ENTRIES SHOWN:
* * *
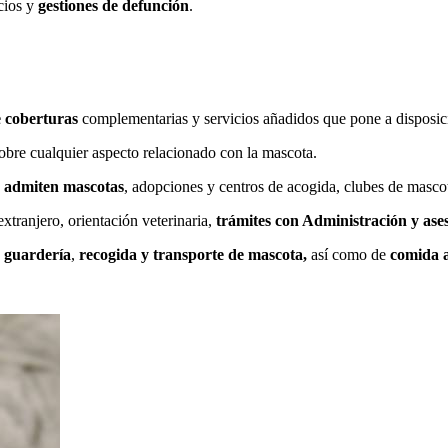
icios y
gestiones de defunción
.
 coberturas
complementarias y servicios añadidos que pone a disposició
bre cualquier aspecto relacionado con la mascota.
e admiten mascotas
, adopciones y centros de acogida, clubes de masco
extranjero, orientación veterinaria,
trámites con Administración y ase
e guardería
,
recogida y transporte de mascota,
así como de
comida a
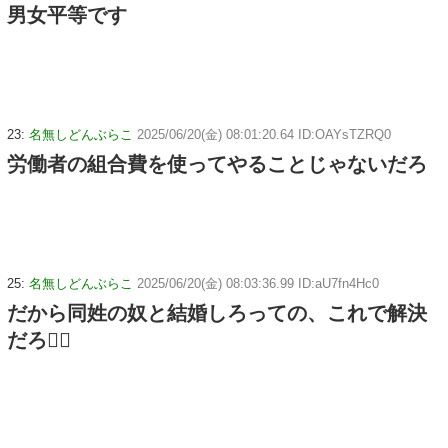
男女平等です
23:
名無しどんぶらこ
2025/06/20(金) 08:01:20.64 ID:OAYsTZRQ0
労働者の組合費を使ってやることじゃないだろ
25:
名無しどんぶらこ
2025/06/20(金) 08:03:36.99 ID:aU7fn4Hc0
だから同姓の奴と結婚しろっての、これで解決
だろ😮‍💨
* * *
Transcribe every record above exactly, leaving out the pictures.

RESPONSE AREA:
icios y
gestiones de defunción
.
 coberturas
complementarias y servicios añadidos que pone a disposició
bre cualquier aspecto relacionado con la mascota.
e admiten mascotas
, adopciones y centros de acogida, clubes de masco
extranjero, orientación veterinaria,
trámites con Administración y ase
e guardería
,
recogida y transporte de mascota,
así como de
comida a
男女平等です
23:
名無しどんぶらこ
2025/06/20(金) 08:01:20.64 ID:OAYsTZRQ0
労働者の組合費を使ってやることじゃないだろ
25:
名無しどんぶらこ
2025/06/20(金) 08:03:36.99 ID:aU7fn4Hc0
だから同姓の奴と結婚しろっての、これで解決
だろ😮‍💨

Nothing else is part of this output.